Bachelors & vachelors

On October 8, my friend Henry Lim and his partners will be opening a club called Government in the old Orange spot. Sigh of relief, for finally I can put on my dancing shoes again in this cabaret-dry metropolis, and a double sigh of relief because it’s a gay club! Yay! Music with words!

However, what makes this club interesting is that every Thursday it will be straight night for the linear folks. But I’m guessing that for the other days in the club, the boys will still be boppin’ their stuff. I’m trying not to use that horrid "M" word that’s been going around like a horrible Venga Boys track to describe the men who are hotter than hot these days. In the days of El Morocco, Sinatra would call these men "those who went soft."

These days however, they are as slick as chrome.
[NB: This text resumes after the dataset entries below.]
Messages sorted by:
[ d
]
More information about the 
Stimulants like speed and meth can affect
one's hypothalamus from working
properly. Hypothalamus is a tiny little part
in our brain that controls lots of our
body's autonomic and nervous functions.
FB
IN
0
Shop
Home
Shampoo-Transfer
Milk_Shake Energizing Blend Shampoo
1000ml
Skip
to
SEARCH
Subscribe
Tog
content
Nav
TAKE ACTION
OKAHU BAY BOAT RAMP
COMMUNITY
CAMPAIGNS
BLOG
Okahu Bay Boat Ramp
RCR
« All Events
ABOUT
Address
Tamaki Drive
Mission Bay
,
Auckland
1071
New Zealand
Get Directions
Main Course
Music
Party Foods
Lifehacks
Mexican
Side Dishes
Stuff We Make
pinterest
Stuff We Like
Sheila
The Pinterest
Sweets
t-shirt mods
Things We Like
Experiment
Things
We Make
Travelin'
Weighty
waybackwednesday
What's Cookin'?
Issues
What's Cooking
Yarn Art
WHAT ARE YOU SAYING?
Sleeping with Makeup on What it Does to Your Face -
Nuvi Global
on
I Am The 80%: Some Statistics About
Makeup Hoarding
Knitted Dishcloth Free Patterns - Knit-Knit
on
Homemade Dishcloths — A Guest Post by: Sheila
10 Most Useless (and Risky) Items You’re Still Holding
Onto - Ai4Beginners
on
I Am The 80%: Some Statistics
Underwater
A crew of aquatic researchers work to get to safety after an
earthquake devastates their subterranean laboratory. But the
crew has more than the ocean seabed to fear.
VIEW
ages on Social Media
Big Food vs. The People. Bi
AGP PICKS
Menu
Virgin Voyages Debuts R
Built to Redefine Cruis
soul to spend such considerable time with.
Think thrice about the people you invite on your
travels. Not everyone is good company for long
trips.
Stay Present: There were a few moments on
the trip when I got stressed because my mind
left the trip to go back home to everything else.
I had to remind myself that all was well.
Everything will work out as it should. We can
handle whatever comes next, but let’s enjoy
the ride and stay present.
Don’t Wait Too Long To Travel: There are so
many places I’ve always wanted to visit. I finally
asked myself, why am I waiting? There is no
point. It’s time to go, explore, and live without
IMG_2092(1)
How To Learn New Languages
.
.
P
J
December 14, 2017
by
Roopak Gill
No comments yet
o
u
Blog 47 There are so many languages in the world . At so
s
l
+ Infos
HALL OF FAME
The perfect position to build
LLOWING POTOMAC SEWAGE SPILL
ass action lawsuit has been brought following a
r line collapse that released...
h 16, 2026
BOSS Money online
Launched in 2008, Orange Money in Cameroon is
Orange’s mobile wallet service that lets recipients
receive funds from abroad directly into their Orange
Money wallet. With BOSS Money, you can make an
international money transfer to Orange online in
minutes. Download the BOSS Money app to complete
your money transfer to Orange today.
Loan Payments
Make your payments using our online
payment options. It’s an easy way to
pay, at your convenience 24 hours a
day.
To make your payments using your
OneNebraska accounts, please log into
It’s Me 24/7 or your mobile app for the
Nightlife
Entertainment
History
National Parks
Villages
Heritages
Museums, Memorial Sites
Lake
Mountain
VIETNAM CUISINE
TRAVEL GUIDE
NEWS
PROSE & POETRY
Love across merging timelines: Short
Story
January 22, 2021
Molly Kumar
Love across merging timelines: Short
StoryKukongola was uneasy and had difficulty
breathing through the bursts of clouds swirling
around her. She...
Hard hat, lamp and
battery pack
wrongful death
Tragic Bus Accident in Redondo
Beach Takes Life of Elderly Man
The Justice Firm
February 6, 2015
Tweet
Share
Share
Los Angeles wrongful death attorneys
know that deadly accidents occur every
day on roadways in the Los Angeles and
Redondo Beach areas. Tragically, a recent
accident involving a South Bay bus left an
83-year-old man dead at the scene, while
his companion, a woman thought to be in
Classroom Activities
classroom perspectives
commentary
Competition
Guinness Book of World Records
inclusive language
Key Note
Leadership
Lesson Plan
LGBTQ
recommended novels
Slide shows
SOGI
It’s some sort of a pre-req for me to make sure that any man of mine does not have that homophobic vibe going on. My gay friends make up the gin in the martini, while the straights – ever such a minority – are like a spray of vermouth. Anyone who gets queasy in his pants are sent off with a stiletto poke in their tushies.

Those macho men, so boring with their cars and chinos, suddenly find themselves knocking drinks in some obscure piano bar racking up major debts with their charge-a-minute convos with dames who are more into commerce than knowing their childhood. The happening guys are right there, in their pinstripes, knocking back the booze du jour listening to Gloria Gaynor while talking to all the right chicks.

We’ve seen it before – Cary Grant partnering with a Montgomery Cliff to score a Taylor. It was a sad practice exercised by cunning Neanderthals to score angels. Fast forward to today. Well, maybe our modern-day charmers may still have a few tricks up in their sleeves. However, we see these ruler-straight misters playing dodgeball with their va wing men and you know its not just about the women.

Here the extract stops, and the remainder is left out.